The Competition Center is a program designed for beginner through elite-level racers. Edging, balance drills, speed progression and gate training are all emphasized for Alpine Skiing, Cross-Country Skiing and Snowboarding competitions. The Competition Center is a smaller faction of the NSCD but provides substantial name recognition and reputation growth due to the caliber of athletes that train there, in the 2010 Winter Paralympics, the NSCD athletes accounted for more than half of the total alpine medals collected by Team USA.

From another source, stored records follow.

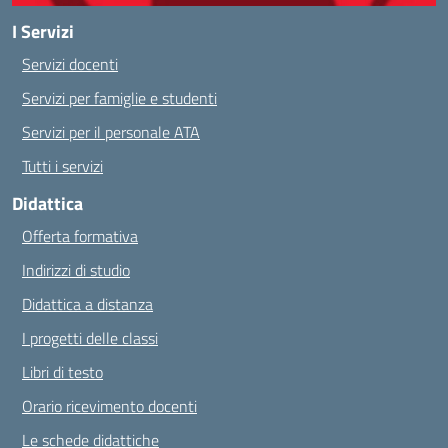
I Servizi
Servizi docenti
Servizi per famiglie e studenti
Servizi per il personale ATA
Tutti i servizi
Didattica
Offerta formativa
Indirizzi di studio
Didattica a distanza
I progetti delle classi
Libri di testo
Orario ricevimento docenti
Le schede didattiche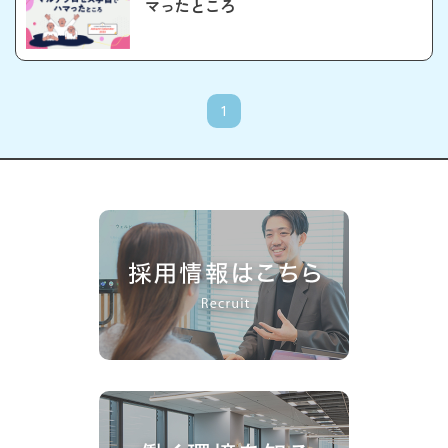
マったところ
1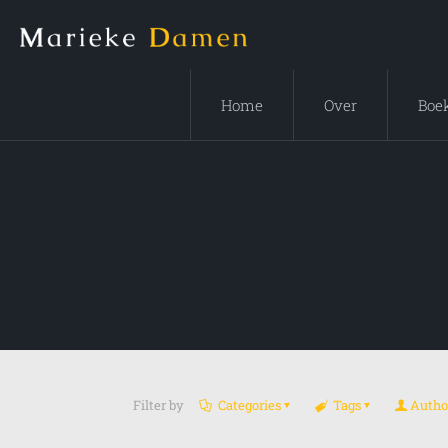
Home
Over
Boe
Filter by
Categories
Tags
Autho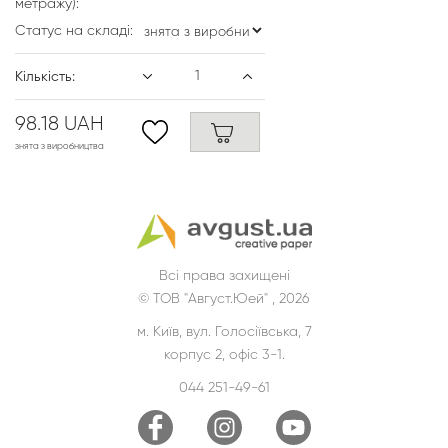
метражу):
Статус на складі:
Кількість:
98.18 UAH
знята з виробництва
Всі права захищені
© ТОВ "Август.Юей" , 2026
м. Київ, вул. Голосіївська, 7
корпус 2, офіс 3-1.
044 251-49-61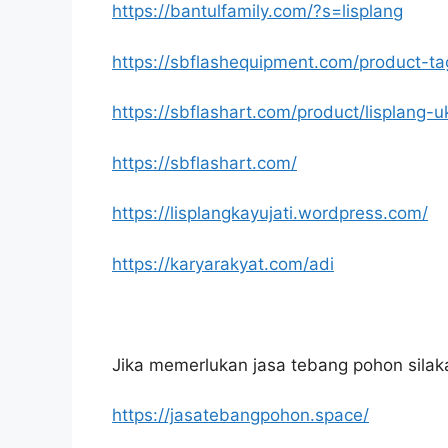
https://bantulfamily.com/?s=lisplang
https://sbflashequipment.com/product-ta
https://sbflashart.com/product/lisplang-u
https://sbflashart.com/
https://lisplangkayujati.wordpress.com/
https://karyarakyat.com/adi
Jika memerlukan jasa tebang pohon silakan
https://jasatebangpohon.space/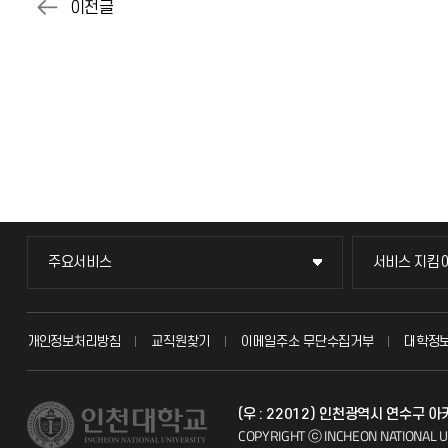
주요서비스
서비스 지킴
주요서비스
서비스 지킴
교무회의방송
묻고 답하기
개인정보처리방침
교직원찾기
이메일주소 무단수집거부
대학정
교수채용
불친절신고
(우 : 22012) 인천광역시 연수구 
시설예약
자주 묻는 질문
COPYRIGHT ⓒ INCHEON NATIONAL U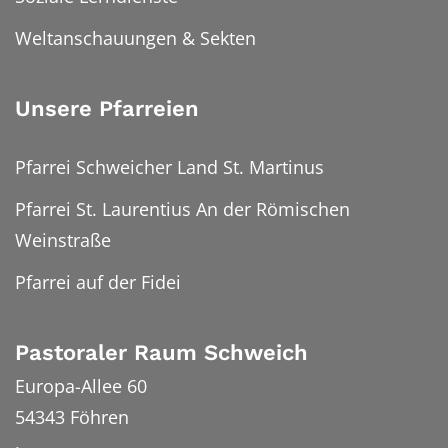
Weltanschauungen & Sekten
Unsere Pfarreien
Pfarrei Schweicher Land St. Martinus
Pfarrei St. Laurentius An der Römischen
Weinstraße
Pfarrei auf der Fidei
Pastoraler Raum Schweich
Europa-Allee 60
54343
Föhren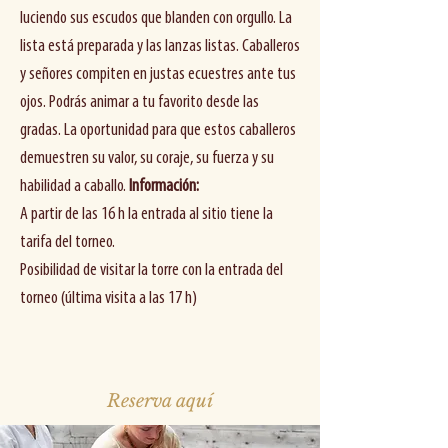
luciendo sus escudos que blanden con orgullo. La
lista está preparada y las lanzas listas. Caballeros
Sur réservation
y señores compiten en justas ecuestres ante tus
ojos. Podrás animar a tu favorito desde las
gradas. La oportunidad para que estos caballeros
demuestren su valor, su coraje, su fuerza y ​​su
habilidad a caballo.
Información:
A partir de las 16 h la entrada al sitio tiene la
tarifa del torneo.
Posibilidad de visitar la torre con la entrada del
torneo (última visita a las 17 h) ​
Reserva aquí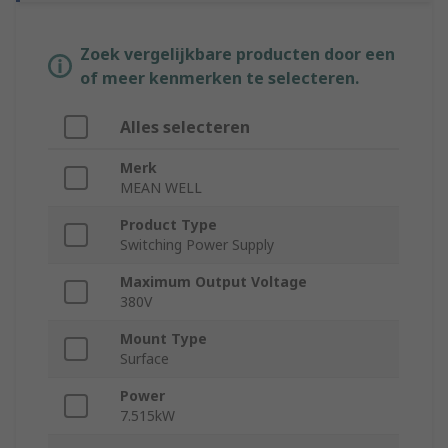
Zoek vergelijkbare producten door een
of meer kenmerken te selecteren.
Alles selecteren
Merk
MEAN WELL
Product Type
Switching Power Supply
Maximum Output Voltage
380V
Mount Type
Surface
Power
7.515kW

=== Steven J. Ricci Award ===

Steven J. Ricci (1968–1999) was an NSCD athlete who died following critical head injuries during a training run at Winter Park Resort. This award was created to award athletes who exemplify team leadership and sportsmanship.

| Year | Recipient |
|---|---|
| 2000 | Sandy Dukat |
| 2001 | Bruce Warner |
| 2002 | Ronny Persson |
| 2003 | Ian Jansing |
| 2004 | Brad Washburn |
| 2005 | Danny Pufpaff |
| 2006 | Allison Jones |
| 2007 | Adam Hall |
| 2008 | Stephen Peters |
| 2009 | James Church |
| 2010 | Luba Lowery |
| 2011 | Danelle Umstead |
| 2012 | Jill Wilkinson |
| 2013 | Sarah Holm |

=== 2012/13 Competition Program Accomplishments (Alpine) ===
Source:

Copper DSUSA NOR AM Dec 2012 2SG 2GS 2SL
- 35 medals out of 108 possible awarded to NSCD athletes
Winter Park NOR AM Jan 2013 1 SG 1GS 1SL
- 25 out of 54 possible medals awarded to NSCD athletes
Kimberley, Can NOR AM Jan 2013 2DH 2SG
- 17 out of 64 possible medals awarded to NSCD athletes
US Nationals
- 22 out of 54 possible medals awarded to NSCD athletes
- 11 out of 18 National Champions titled to NSCD athletes
- Retained Cup for 2nd year
World Cup Highlights
- Allison Jones - 1 Gold, 3 Silver, 2 Bronze
- Alana Nichols - 1 Silver, 3 Bronze
- Danelle and Rob Umstead - 1 Gold
World Championship Highlights
- Stephen Lawler - Silver DH
- Adam Hall - Bronze SL

=== 2012/13 Competition Program Accomplishments (Snowboard) ===
Source:

World Cup Highlights
- Mike Shea - Gold
Copper NOR AM
- Mike Shea - Gold
Sochi Test Event
- Mike Shea - Silver

=== 2012/13 Competition Program Accomplishments (Nordic/Biathlon) ===

World Cup Highlights
- Dan Cnossesn - 2 Silver, 2 Bronze
- 3 top 10 international finishes
US Nationals
- Dan Cnossen - 2x National Champion
- Beth Requist - 2x National Champion

== Organizational Leadership ==

The Leadership Team of the NSCD is composed of six members of the organization: President/CEO, Finance & Human Resources Director, Operations and Communications Director, Development & Marketing Director, Competition Center Director and Recreational Program Director. There are 12 community members that sit on the board of trustees.